Business confidence among SMEs in HK, Singapore plummets

SINGAPORE - Business confidence among small to medium-sized enterprises (SMEs) in Hong Kong and Singapore has plummeted in the last quarter of the year in view of worsening economic climates in both markets.

A survey of executives in 506 SMEs was conducted in October by Kadence Asia-Pacific, which found 56 per cent of businesses in Singapore and 67 per cent in Hong Kong are expecting worsening prospects in the next 12 months.

Due to the global financial meltdown and ensuing downturn, the overall Kadence Business Confidence Index has fallen from 66 in January to just 35 in October.

Challenges affecting Singaporean SMEs in 2009 include loss of revenue (81 per cent), pressure to reduce prices (77 per cent) and lack of access to financing (46 per cent) while 46 per cent of respondents faced increased rental and facilities costs.

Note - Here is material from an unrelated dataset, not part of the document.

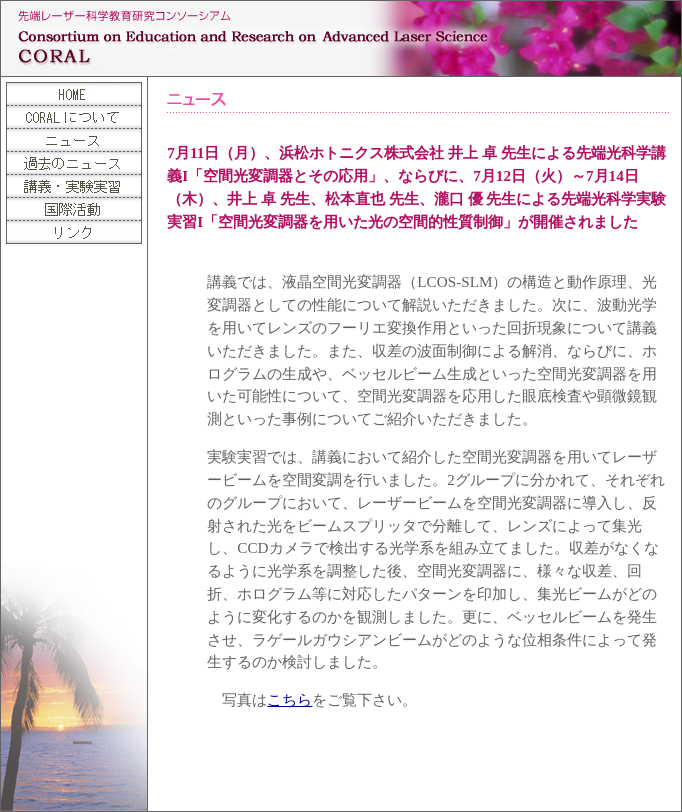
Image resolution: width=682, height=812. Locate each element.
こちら (289, 699)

In Hong Kong, major challenges include reduction of revenue (82 per cent), pressure to reduce prices (64 per cent), unfavourable market forces leading to increased prices from suppliers (58 per cent) and higher rental or facilities costs (67 per cent).

Despite the drop in business confidence, SMEs are reacting quickly to current economic conditions. In Singapore, 46 per cent might restructure their business and put greater emphasis on finding new markets.

Most respondents intend to review their product range (65 per cent), implement new sales and marketing activities (73 per cent), and/or undertake joint ventures or mergers (31 and 14 per cent respectively), while half of the respondents intend to look for new markets overseas.

In Hong Kong, 62 per cent of businesses will look for new markets, including 84 per cent of wholesale traders who account for a significant proportion of enterprises. Forty-five per cent will review their product range, 40 per cent will implement new sales and marketing activities while 12 per cent might look to joint ventures, 17 per cent mergers with competitors.

Only 24 per cent of SMEs in Hong Kong planned on restructuring their businesses compared to a significant 46 per cent of businesses in Singapore.

“Although the survey shows that SMEs in Hong Kong might have an advantage in terms of financial liquidity, human resources and more stable prices, it will be the ability of businesses to reinvent themselves that will make the difference. The increased sales and marketing activity planned by Singapore SMEs may well give them a competitive advantage when the recovery starts,” said Piers Lee, MD of Kadence Asia-Pacific.